Highlights from day 2 of #GeneEditSummit

NAS art
NAS photo

Day 2 of the Human Gene Editing Summit in DC (#GeneEditSummit) was quite interesting and added more depth to the meeting overall. For specific talks, see my two posts from yesterday here and here. Also see my top takeaways from Day 1.

What were the top highlights of Day 2 of #GeneEditSummit?

Somatic work. We shouldn’t only focus on germline human genetic modifications even if that is the most explosive issue. Yesterday we heard about striking developments in the arena of somatic/adult gene editing efforts. I thought Antonio Regalado’s tweet on one of the talks was striking (below). The key question–will the FDA keep up? I have my doubts.

Not all harmony on concept of International Harmony. Confession: I came into this meeting thinking that with only a few exceptions a shared goal would be an international consensus on human heritable genetic modification. Today we heard from some folks who are not necessarily fans of the idea of international harmonization on human gene editing. For instance, legal scholar Barbara Evans indicated that international diversity rather than harmonization might be preferable and have benefits.

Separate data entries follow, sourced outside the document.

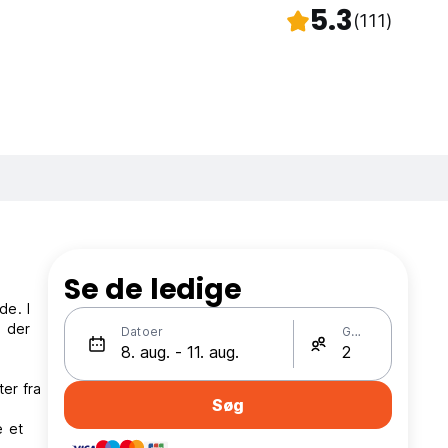
5.3
(111)
Se de ledige
de. I
, der
Datoer
Gæster
er fra
Søg
e et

Very diverse international views. There was a whole series of talks from scientists from around the world. The perspectives on human genetic modifications varied substantially. This gave the feeling that international harmonization (global consensus) could prove very challenging. At the same time, it still seems to me that there’s some momentum for a consensus moratorium on clinical use of heritable gene editing, but I feel less sure than before. Compounding that uncertainty is the results so far from an Internet poll I’m doing on a possible moratorium. The results at present show a complete split.

Getting engaged with public engagement. How well doesn’t public engagement really work and is it achievable on human genetic modification? Jennifer Merchant gave a thought-provoking talk on this issue. Impactful public engagement on science more generally is a huge challenge. She cited examples in France and the UK, with the latter being focused on mitochondrial transfer/3-person IVF. In both cases efforts were made for public involvement, but the outcomes were mixed and, for instance, the UK effort garnered both positives and criticisms. The UK policy didn’t, she mentioned, necessarily link up with the public comments.